Facade restoration of tea merchant Gryaznov’s revenue house complete

Facade restoration of tea merchant Gryaznov’s revenue house complete
The three-storey Art Nouveau building was erected on Ostozhenka Street in the early 20th century. Its facades are decorated with knight masks. The revenue house built by the famous architect Lev Kekushev links on to another revenue house that belonged to the architect's wife.

The facade restoration of the former revenue house which belonged to the tea merchant Vasily Gryaznov is complete. The three-storey building with a semi-basement is located at 17 Ostozhenka Street. It was built in 1901 upon the Art Nouveau project of Lev Kekushev, a famous architect of the time.

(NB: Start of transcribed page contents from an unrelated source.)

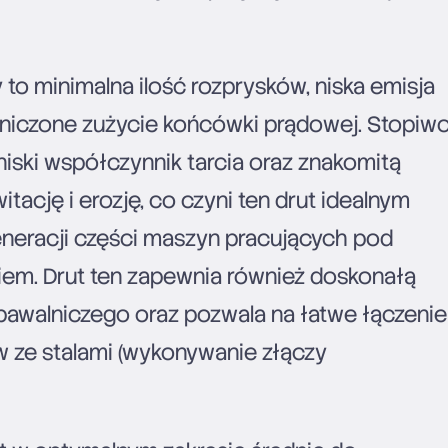
to minimalna ilość rozprysków, niska emisja
niczone zużycie końcówki prądowej. Stopiw
iski współczynnik tarcia oraz znakomitą
tację i erozję, co czyni ten drut idealnym
eracji części maszyn pracujących pod
iem. Drut ten zapewnia również doskonałą
spawalniczego oraz pozwala na łatwe łączenie
ów ze stalami (wykonywanie złączy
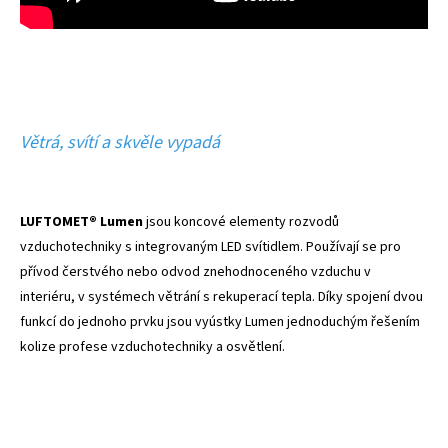
Větrá, svítí a skvěle vypadá
LUFTOMET® Lumen
jsou koncové elementy rozvodů
vzduchotechniky s integrovaným LED svítidlem. Používají se pro
přívod čerstvého nebo odvod znehodnoceného vzduchu v
interiéru, v systémech větrání s rekuperací tepla. Díky spojení dvou
funkcí do jednoho prvku jsou vyústky Lumen jednoduchým řešením
kolize profese vzduchotechniky a osvětlení.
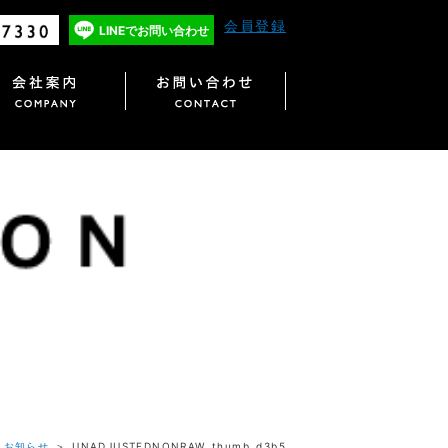
会員登録
LINEで
お問い合わせ
＞
お知らせ
＞ UNADJUSTEDNONRAW_thumb_d3b5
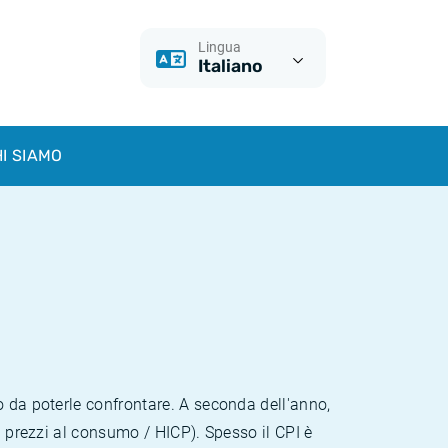
Lingua
Italiano
I SIAMO
o da poterle confrontare. A seconda dell'anno,
i prezzi al consumo / HICP). Spesso il CPI è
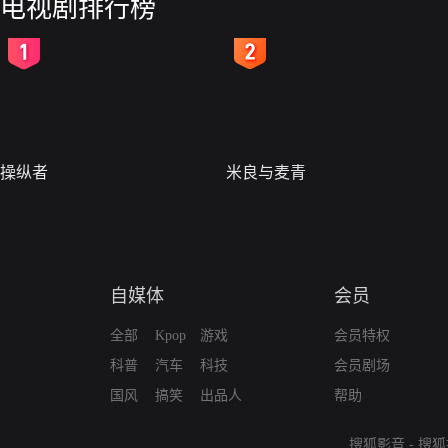
电视剧排行榜
2
3
操纵者
米良与麦青
自媒体
会员
全部
Kpop
游戏
会员特权
科普
汽车
科技
会员剧场
国风
搞笑
出品人
帮助
搜狐影音
-
搜狐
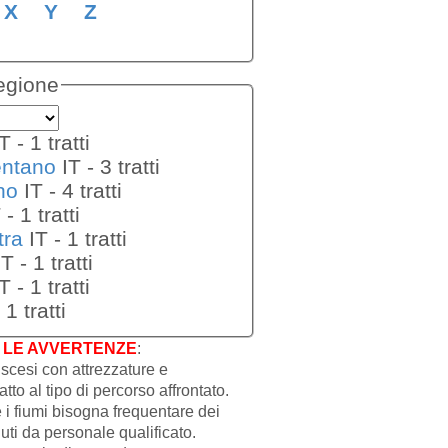
X
Y
Z
regione
IT - 1 tratti
entano
IT - 3 tratti
no
IT - 4 tratti
IT - 1 tratti
tra
IT - 1 tratti
IT - 1 tratti
IT - 1 tratti
IT - 1 tratti
O LE AVVERTENZE
:
iscesi con attrezzature e
to al tipo di percorso affrontato.
 i fiumi bisogna frequentare dei
uti da personale qualificato.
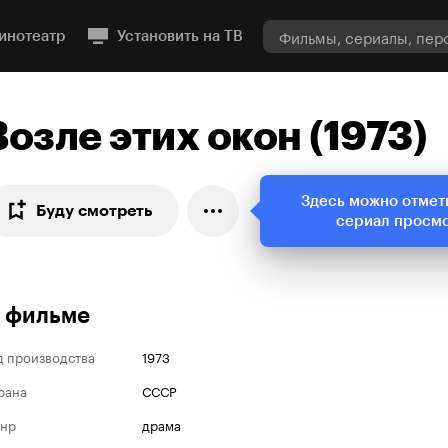
инотеатр
Установить на ТВ
Возле этих окон (1973)
Здесь можно отмет
Буду смотреть
сериал просм
 фильме
д производства
1973
рана
СССР
нр
драма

“The revenue house of a major tea merchant Vasily Gryaznov had a tea shop on the ground floor, and apartments on the other two floors there were rented out. The building borders closely on the right on another revenue house – No. 19 on the same street. It was built in 1902 by Lev Kekushev and belonged to his wife Anna Ionovna. Both buildings are built in the same Art Nouveau style make a whole. In the 1920s, the houses were connected to each other and used as a hospital. The famous surgeon Alexey Bakunin (1874–1945) once worked there. Now the buildings are used as office premises,” said Alexei Yemelyanov, Head of the Department of Cultural Heritage.

The main feature on this building’s minimal décor is the knight masks, or mascarons (sculptures of the head, a man’s head here, but mascarons can also have animal heads) over the arched windows of the second floor. One mask is on the front facade overlooking Ostozhenka, and the other is on the side facade facing the square. The avant-corps (projected) entrance has a smoothly curved cornice. The arched windows of the semi-basement and the second floor are a typical Art Nouveau feature. In addition, there are wrought-iron openwork fences on the balconies, and wrought-iron lattices on the basement floor windows. The ground floor walls are rusticated (masonry technique), and the first and second floor walls are lined with flesh-colored ceramic tiles.

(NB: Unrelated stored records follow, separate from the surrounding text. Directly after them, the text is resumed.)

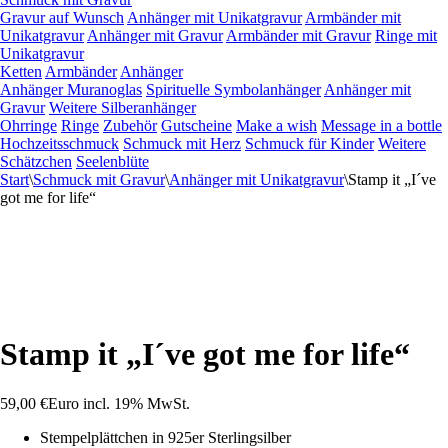
Gravur auf Wunsch
Anhänger mit Unikatgravur
Armbänder mit
Unikatgravur
Anhänger mit Gravur
Armbänder mit Gravur
Ringe mit
Unikatgravur
Ketten
Armbänder
Anhänger
Anhänger Muranoglas
Spirituelle Symbolanhänger
Anhänger mit
Gravur
Weitere Silberanhänger
Ohrringe
Ringe
Zubehör
Gutscheine
Make a wish
Message in a bottle
Hochzeitsschmuck
Schmuck mit Herz
Schmuck für Kinder
Weitere
Schätzchen
Seelenblüte
Start
\
Schmuck mit Gravur
\
Anhänger mit Unikatgravur
\
Stamp it „I´ve
got me for life“
Stamp it „I´ve got me for life“
59,00
€
Euro
incl. 19% MwSt.
Stempelplättchen in 925er Sterlingsilber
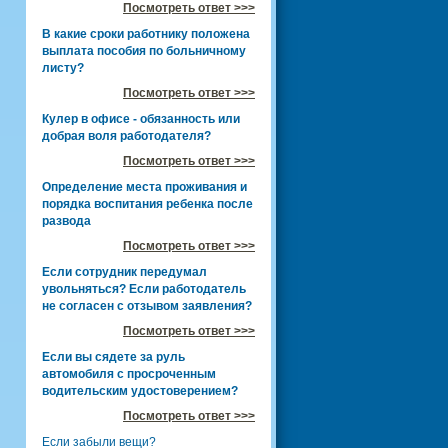
Посмотреть ответ >>>
В какие сроки работнику положена
выплата пособия по больничному
листу?
Посмотреть ответ >>>
Кулер в офисе - обязанность или
добрая воля работодателя?
Посмотреть ответ >>>
Определение места проживания и
порядка воспитания ребенка после
развода
Посмотреть ответ >>>
Если сотрудник передумал
увольняться? Если работодатель
не согласен с отзывом заявления?
Посмотреть ответ >>>
Если вы сядете за руль
автомобиля с просроченным
водительским удостоверением?
Посмотреть ответ >>>
Если забыли вещи?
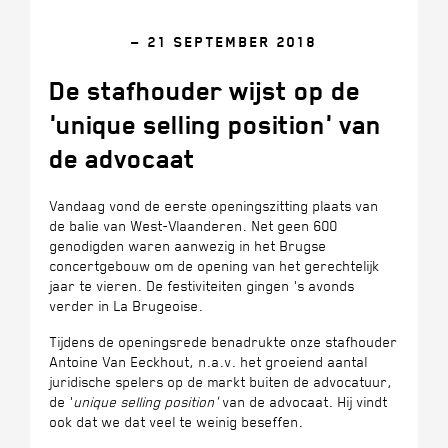
— 21 SEPTEMBER 2018
De stafhouder wijst op de
'unique selling position' van
de advocaat
Vandaag vond de eerste openingszitting plaats van
de balie van West-Vlaanderen. Net geen 600
genodigden waren aanwezig in het Brugse
concertgebouw om de opening van het gerechtelijk
jaar te vieren. De festiviteiten gingen 's avonds
verder in La Brugeoise.
Tijdens de openingsrede benadrukte onze stafhouder
Antoine Van Eeckhout, n.a.v. het groeiend aantal
juridische spelers op de markt buiten de advocatuur,
de '
unique selling position'
van de advocaat. Hij vindt
ook dat we dat veel te weinig beseffen.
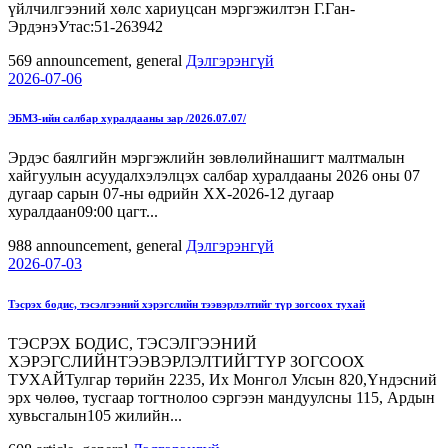
үйлчилгээний хөлс хариуцсан мэргэжилтэн Г.Ган-
ЭрдэнэУтас:51-263942
569
announcement, general
Дэлгэрэнгүй
2026-07-06
ЭБМЗ-ийн салбар хуралдааны зар /2026.07.07/
Эрдэс баялгийн мэргэжлийн зөвлөлийнашигт малтмалын
хайгуулын асуудалхэлэлцэх салбар хуралдааны 2026 оны 07
дугаар сарын 07-ны өдрийн ХХ-2026-12 дугаар
хуралдаан09:00 цагт...
988
announcement, general
Дэлгэрэнгүй
2026-07-03
Тэсрэх бодис, тэсэлгээний хэрэгслийн тээвэрлэлтийг түр зогсоох тухай
ТЭСРЭХ БОДИС, ТЭСЭЛГЭЭНИЙ
ХЭРЭГСЛИЙНТЭЭВЭРЛЭЛТИЙГТҮР ЗОГСООХ
ТУХАЙТулгар төрийн 2235, Их Монгол Улсын 820,Үндэсний
эрх чөлөө, тусгаар тогтнолоо сэргээн мандуулсны 115, Ардын
хувьсгалын105 жилийн...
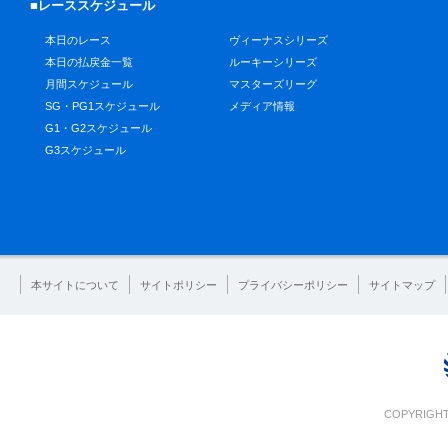
■レーススケジュール
本日のレース
ヴィーナスシリーズ
本日の払戻金一覧
ルーキーシリーズ
月間スケジュール
マスターズリーグ
SG・PG1スケジュール
メディア情報
G1・G2スケジュール
G3スケジュール
本サイトについて
サイトポリシー
プライバシーポリシー
サイトマップ
COPYRIGHT 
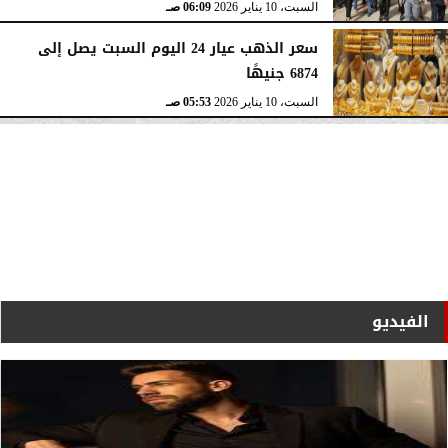
السبت، 10 يناير 2026
06:09 صـ
سعر الذهب عيار 24 اليوم السبت يصل إلى
6874 جنيهًا
السبت، 10 يناير 2026
05:53 صـ
الفيديو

As Alexei Yemelyanov explained, the former revenue house of tea merchant Vasily Gryaznov is a rediscovered cultural heritage site, so it was restored upon the project agreed with the Moscow Department of Cultural Heritage and under the supervision of the Department.

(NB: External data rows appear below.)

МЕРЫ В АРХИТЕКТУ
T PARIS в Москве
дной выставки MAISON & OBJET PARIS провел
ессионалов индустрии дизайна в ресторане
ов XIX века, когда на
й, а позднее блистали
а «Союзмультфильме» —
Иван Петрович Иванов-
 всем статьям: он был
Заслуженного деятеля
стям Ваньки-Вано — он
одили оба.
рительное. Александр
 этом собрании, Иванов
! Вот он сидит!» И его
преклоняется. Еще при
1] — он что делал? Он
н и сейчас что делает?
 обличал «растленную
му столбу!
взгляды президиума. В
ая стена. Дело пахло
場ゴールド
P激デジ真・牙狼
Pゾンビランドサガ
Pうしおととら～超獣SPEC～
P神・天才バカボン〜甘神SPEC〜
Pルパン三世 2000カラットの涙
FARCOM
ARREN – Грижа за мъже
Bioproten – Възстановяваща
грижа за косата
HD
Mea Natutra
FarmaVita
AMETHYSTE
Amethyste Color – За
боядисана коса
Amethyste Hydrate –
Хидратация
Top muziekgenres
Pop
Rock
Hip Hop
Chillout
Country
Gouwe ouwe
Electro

First, the facades were cleaned of dirt, old paint and plaster, which in some areas peeled off by the time of the restoration. And then the specialists sealed the cracks on the walls with special binders. They leveled and grounded the walls, and then put two layers of paint. The décor elements and rustication on the ground floor of the building were painted beige. At the final stage, the facades were covered with a special agent to protect them against environmental exposure.

Building No.19 on Ostozhenka Street, which belonged to Lev Kekushev’s wife, was renovated last year.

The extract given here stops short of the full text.